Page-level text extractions
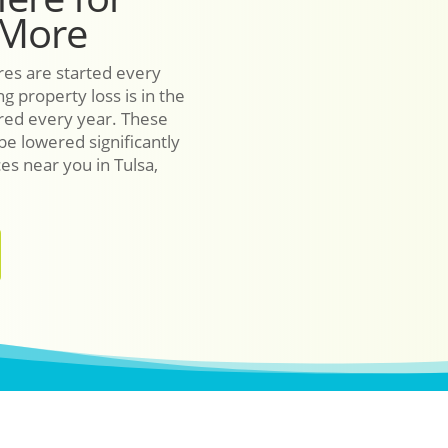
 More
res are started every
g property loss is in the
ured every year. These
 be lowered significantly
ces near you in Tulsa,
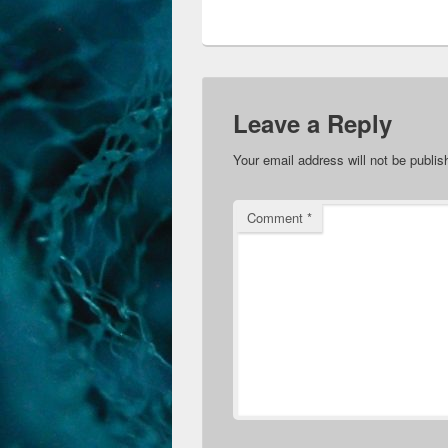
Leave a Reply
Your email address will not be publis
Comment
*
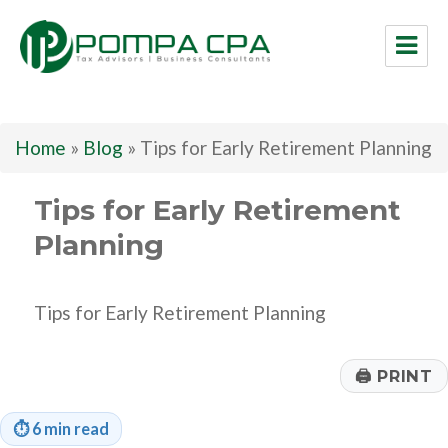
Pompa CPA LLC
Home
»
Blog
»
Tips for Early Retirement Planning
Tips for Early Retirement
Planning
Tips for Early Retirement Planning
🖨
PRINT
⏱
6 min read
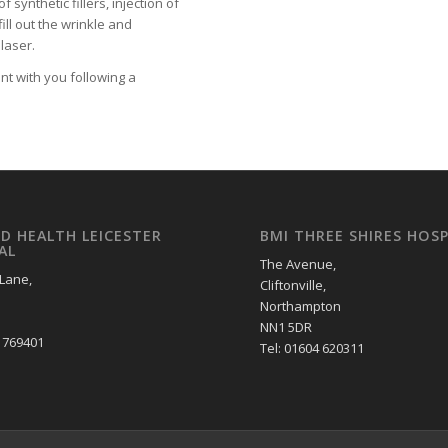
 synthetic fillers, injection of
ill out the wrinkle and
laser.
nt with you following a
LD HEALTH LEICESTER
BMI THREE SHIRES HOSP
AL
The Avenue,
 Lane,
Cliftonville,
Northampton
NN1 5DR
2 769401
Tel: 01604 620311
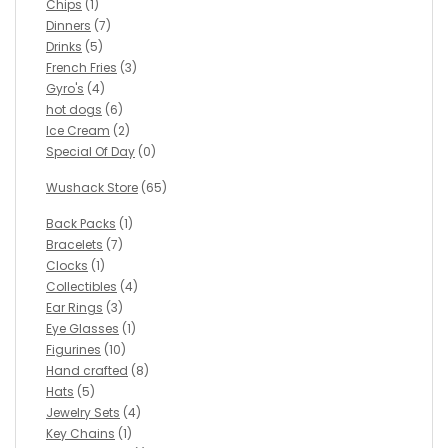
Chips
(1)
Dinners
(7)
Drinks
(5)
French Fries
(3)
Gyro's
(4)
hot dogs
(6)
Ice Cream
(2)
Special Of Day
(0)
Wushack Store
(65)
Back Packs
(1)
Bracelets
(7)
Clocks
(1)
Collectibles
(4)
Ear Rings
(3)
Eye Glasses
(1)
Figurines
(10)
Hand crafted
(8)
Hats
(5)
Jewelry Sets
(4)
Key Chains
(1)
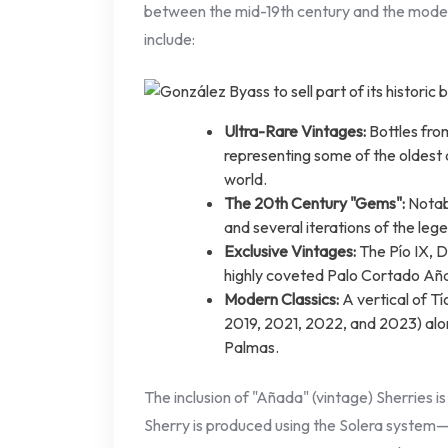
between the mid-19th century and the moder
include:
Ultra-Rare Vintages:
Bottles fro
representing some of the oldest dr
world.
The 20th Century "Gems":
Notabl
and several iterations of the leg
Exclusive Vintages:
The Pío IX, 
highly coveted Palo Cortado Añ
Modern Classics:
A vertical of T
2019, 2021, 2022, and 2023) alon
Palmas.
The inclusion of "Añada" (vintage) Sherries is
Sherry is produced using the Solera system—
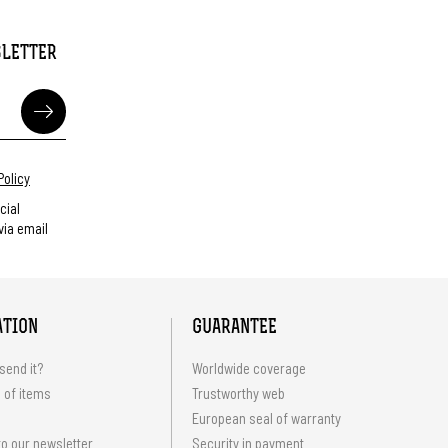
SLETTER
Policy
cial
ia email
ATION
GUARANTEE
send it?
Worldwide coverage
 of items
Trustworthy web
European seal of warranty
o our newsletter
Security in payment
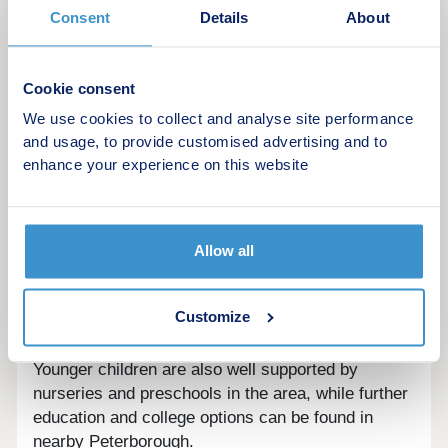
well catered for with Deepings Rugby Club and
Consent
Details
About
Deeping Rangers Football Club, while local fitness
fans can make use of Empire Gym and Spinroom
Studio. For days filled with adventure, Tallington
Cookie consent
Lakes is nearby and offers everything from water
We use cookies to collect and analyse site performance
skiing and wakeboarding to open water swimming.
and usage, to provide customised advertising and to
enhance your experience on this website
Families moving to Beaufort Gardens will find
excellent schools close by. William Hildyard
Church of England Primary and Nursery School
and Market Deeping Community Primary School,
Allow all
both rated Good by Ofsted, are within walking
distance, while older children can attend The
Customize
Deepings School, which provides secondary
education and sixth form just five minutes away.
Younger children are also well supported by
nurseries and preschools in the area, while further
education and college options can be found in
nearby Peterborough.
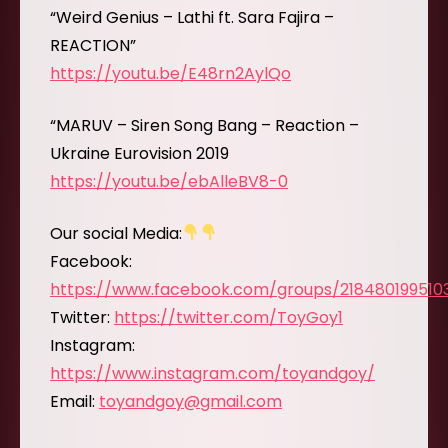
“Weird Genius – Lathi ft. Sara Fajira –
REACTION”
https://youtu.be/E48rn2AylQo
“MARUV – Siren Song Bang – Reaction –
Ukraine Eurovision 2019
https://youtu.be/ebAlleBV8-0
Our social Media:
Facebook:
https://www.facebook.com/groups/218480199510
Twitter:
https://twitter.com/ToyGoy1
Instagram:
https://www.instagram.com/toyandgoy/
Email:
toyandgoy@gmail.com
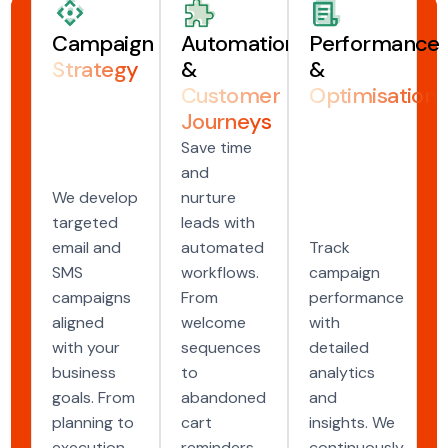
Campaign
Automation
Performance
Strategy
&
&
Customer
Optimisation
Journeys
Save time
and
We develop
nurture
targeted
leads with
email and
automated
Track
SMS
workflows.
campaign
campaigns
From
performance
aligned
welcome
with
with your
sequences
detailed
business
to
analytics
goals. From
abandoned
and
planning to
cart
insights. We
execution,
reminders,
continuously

WORK INSTRUCTIONS: Scan the records above. Return every line with "nearby" in it.

SOLVED EXERCISE:
Lakes is nearby and offers everything from water
nearby Peterborough.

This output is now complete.